Prompt: In the records below, find the line containing "Ich mag ihren Blog" and the line containing "Замена терморегулятора". Give again exactly those lines and every line between them, omitting the pictures.

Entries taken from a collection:

···

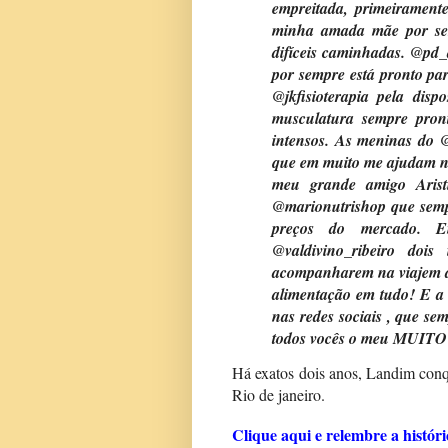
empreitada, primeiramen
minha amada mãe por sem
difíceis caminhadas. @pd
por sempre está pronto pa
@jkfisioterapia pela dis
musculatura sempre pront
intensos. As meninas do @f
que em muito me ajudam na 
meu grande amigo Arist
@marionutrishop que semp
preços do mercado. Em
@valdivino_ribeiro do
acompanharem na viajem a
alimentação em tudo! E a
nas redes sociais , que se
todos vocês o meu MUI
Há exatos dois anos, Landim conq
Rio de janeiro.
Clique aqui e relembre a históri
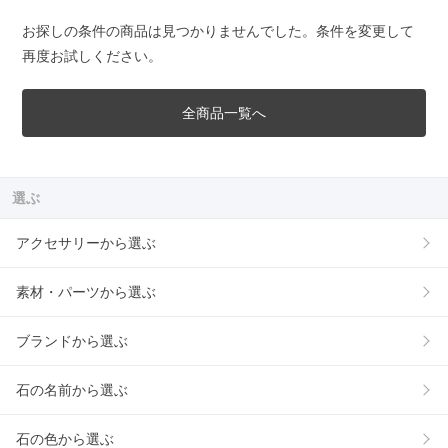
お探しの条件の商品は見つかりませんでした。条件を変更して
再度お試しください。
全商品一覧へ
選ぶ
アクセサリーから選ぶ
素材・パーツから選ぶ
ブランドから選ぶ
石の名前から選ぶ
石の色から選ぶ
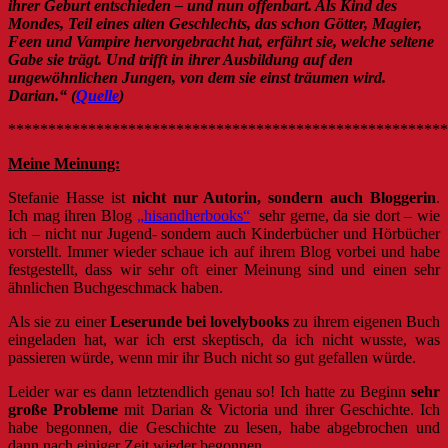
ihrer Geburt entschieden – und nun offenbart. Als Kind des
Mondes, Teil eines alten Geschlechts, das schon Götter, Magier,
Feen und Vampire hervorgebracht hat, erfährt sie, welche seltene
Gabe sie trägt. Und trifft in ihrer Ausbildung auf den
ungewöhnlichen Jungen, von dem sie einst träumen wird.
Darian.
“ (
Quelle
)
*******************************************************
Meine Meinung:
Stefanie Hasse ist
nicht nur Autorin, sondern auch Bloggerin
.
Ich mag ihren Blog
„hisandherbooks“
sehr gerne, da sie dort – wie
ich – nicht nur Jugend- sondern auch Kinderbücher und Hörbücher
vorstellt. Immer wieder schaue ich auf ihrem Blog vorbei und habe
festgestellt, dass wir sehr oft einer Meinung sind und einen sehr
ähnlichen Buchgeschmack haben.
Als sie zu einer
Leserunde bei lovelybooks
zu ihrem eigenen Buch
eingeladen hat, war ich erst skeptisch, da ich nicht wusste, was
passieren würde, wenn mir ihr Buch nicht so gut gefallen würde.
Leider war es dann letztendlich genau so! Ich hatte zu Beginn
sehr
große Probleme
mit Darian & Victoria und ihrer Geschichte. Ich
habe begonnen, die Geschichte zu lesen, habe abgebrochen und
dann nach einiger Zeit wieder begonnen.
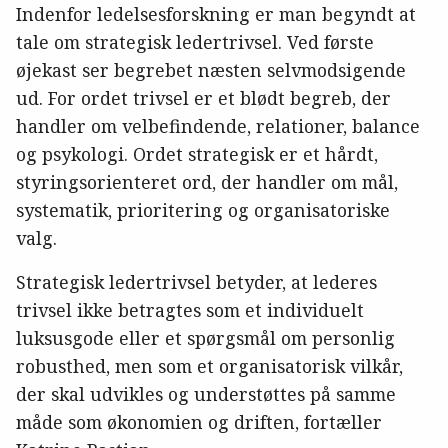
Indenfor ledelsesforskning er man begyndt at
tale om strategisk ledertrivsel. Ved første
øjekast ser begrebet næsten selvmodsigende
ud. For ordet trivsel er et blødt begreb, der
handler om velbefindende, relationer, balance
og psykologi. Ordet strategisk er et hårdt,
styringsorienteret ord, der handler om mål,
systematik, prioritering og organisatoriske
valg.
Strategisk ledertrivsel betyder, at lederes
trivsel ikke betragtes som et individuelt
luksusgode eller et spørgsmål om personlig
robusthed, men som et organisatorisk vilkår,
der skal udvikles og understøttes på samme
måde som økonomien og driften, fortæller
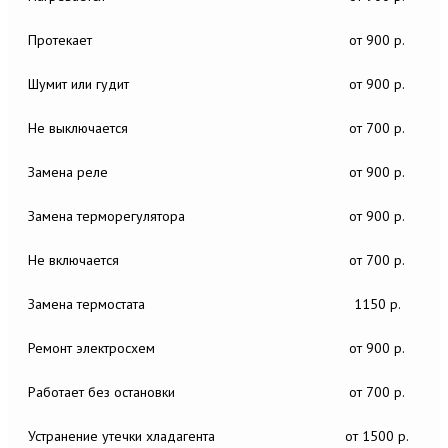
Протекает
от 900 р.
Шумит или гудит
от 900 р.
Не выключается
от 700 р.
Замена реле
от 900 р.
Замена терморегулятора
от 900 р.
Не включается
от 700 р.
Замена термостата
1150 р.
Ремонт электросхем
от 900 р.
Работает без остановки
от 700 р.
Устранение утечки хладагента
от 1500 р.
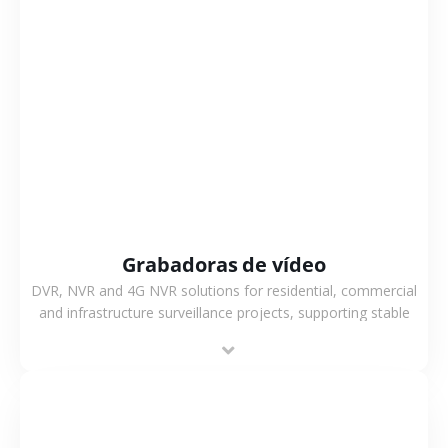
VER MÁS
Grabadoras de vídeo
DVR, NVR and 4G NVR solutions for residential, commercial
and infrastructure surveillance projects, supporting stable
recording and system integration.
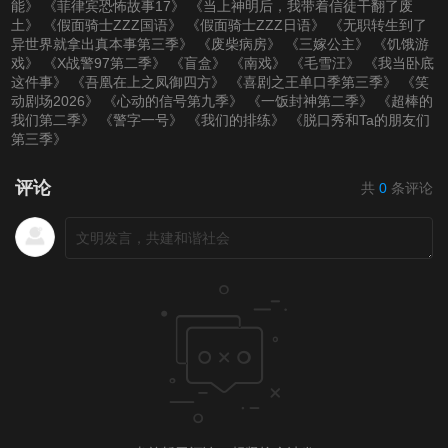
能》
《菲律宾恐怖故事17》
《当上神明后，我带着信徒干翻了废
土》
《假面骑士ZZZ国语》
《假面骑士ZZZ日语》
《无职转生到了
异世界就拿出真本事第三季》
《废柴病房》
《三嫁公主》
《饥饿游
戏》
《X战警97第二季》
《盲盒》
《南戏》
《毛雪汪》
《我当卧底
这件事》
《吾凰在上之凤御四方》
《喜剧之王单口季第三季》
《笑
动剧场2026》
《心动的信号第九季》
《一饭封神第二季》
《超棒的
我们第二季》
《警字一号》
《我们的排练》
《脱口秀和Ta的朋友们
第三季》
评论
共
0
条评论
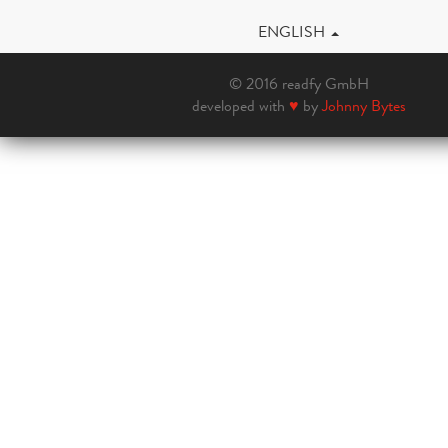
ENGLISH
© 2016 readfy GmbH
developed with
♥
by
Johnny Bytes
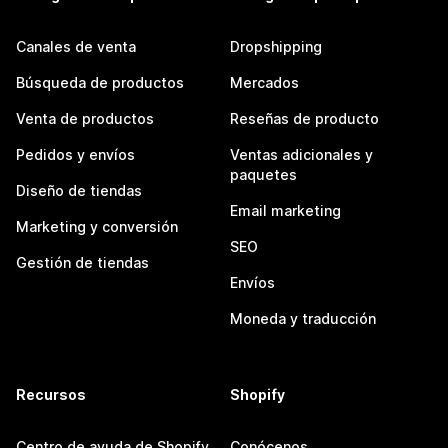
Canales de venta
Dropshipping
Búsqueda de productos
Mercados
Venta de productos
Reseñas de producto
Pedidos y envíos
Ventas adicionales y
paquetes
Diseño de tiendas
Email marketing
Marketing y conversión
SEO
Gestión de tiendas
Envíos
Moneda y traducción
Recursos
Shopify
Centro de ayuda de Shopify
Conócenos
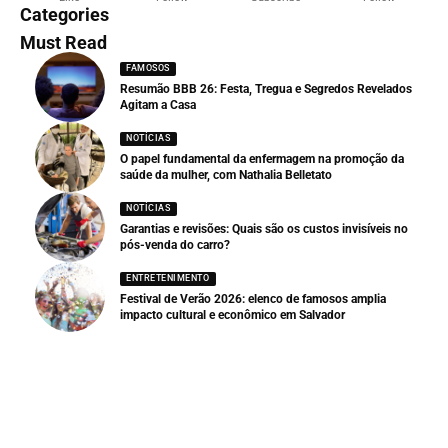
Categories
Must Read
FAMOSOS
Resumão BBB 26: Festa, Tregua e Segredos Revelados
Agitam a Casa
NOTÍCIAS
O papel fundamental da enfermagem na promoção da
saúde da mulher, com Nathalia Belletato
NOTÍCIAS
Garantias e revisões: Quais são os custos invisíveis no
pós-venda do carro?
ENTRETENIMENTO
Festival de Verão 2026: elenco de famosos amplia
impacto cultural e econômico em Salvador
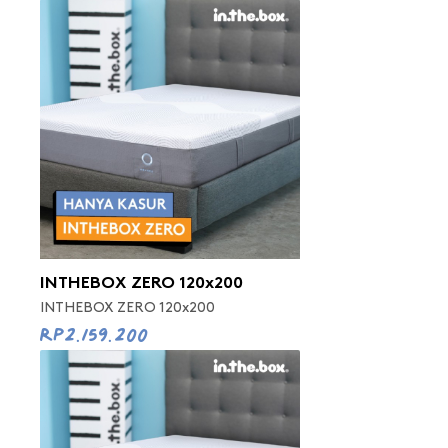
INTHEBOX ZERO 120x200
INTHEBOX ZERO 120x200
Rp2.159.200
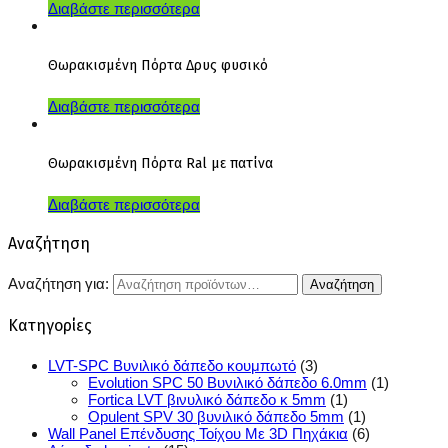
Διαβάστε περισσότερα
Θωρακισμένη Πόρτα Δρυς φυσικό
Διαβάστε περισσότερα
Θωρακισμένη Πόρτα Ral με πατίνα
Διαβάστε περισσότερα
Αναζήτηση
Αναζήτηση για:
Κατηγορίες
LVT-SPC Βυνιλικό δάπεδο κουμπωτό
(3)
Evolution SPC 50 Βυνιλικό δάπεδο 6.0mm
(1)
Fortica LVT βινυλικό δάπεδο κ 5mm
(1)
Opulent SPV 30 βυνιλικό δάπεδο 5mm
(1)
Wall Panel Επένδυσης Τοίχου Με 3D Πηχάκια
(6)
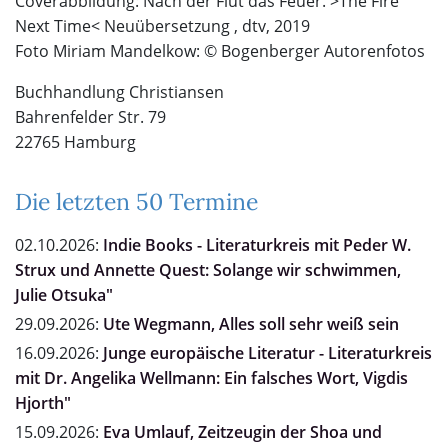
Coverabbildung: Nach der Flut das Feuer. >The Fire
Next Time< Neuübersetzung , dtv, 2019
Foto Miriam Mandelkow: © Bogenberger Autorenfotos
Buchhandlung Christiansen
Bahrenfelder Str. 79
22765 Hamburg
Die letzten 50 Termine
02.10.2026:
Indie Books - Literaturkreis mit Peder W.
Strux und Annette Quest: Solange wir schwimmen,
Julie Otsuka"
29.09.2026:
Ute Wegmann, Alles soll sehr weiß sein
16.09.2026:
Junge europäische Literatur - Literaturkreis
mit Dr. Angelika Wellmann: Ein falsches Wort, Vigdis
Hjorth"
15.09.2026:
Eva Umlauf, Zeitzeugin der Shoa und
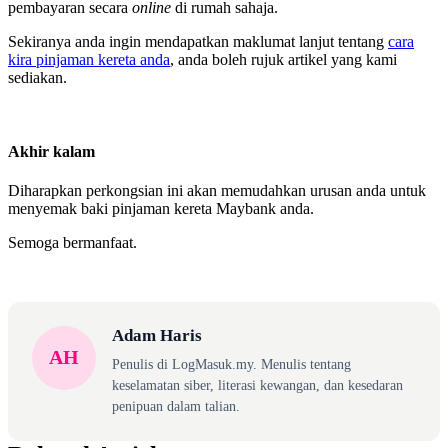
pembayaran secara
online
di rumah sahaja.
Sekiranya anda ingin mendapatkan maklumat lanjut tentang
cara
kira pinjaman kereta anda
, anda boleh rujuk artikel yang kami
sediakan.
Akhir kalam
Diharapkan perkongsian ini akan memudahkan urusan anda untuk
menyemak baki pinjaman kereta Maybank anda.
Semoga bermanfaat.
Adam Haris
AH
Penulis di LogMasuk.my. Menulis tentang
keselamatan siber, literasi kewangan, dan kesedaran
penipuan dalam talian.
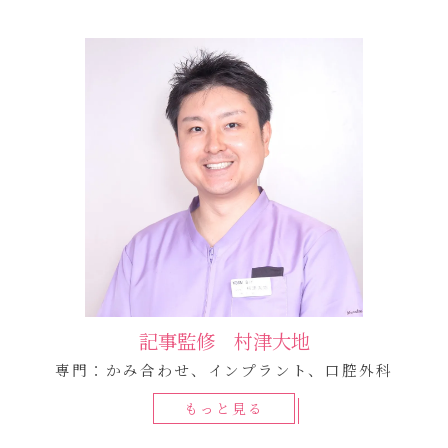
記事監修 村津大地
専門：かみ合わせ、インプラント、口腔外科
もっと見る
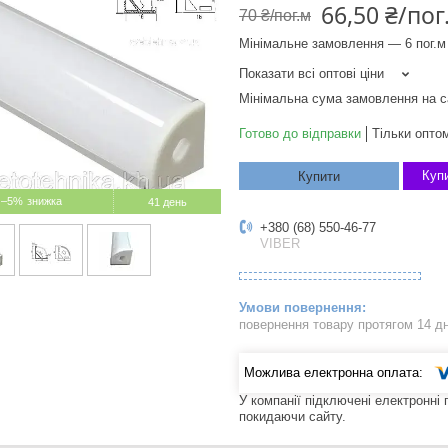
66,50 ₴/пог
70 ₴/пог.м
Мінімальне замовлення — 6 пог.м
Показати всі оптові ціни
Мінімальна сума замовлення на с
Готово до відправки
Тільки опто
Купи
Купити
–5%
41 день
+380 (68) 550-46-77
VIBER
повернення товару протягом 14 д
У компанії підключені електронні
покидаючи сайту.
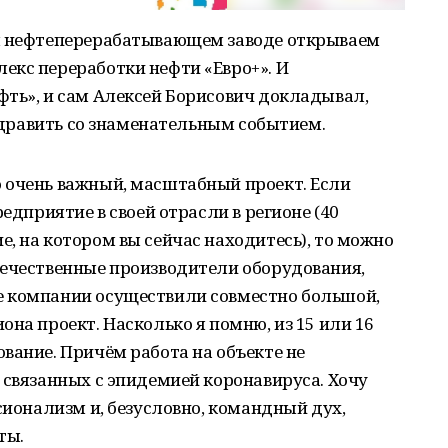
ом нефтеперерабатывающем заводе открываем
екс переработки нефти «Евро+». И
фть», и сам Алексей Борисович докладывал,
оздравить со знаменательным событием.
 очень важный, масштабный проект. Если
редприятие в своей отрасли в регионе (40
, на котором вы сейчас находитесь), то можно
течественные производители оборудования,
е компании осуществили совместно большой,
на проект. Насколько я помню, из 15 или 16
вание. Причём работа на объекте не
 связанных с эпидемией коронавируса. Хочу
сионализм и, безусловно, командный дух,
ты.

···

Response area:
Ich mag ihren Blog
„hisandherbooks“
sehr gerne, da sie dort – wie
ich – nicht nur Jugend- sondern auch Kinderbücher und Hörbücher
vorstellt. Immer wieder schaue ich auf ihrem Blog vorbei und habe
festgestellt, dass wir sehr oft einer Meinung sind und einen sehr
ähnlichen Buchgeschmack haben.
Als sie zu einer
Leserunde bei lovelybooks
zu ihrem eigenen Buch
eingeladen hat, war ich erst skeptisch, da ich nicht wusste, was
passieren würde, wenn mir ihr Buch nicht so gut gefallen würde.
Leider war es dann letztendlich genau so! Ich hatte zu Beginn
sehr
große Probleme
mit Darian & Victoria und ihrer Geschichte. Ich
habe begonnen, die Geschichte zu lesen, habe abgebrochen und
dann nach einiger Zeit wieder begonnen.
Indenfor ledelsesforskning er man begyndt at
tale om strategisk ledertrivsel. Ved første
øjekast ser begrebet næsten selvmodsigende
ud. For ordet trivsel er et blødt begreb, der
handler om velbefindende, relationer, balance
og psykologi. Ordet strategisk er et hårdt,
styringsorienteret ord, der handler om mål,
systematik, prioritering og organisatoriske
valg.
Strategisk ledertrivsel betyder, at lederes
trivsel ikke betragtes som et individuelt
luksusgode eller et spørgsmål om personlig
robusthed, men som et organisatorisk vilkår,
der skal udvikles og understøttes på samme
måde som økonomien og driften, fortæller
Протекает
от 900 р.
Шумит или гудит
от 900 р.
Не выключается
от 700 р.
Замена реле
от 900 р.
Замена терморегулятора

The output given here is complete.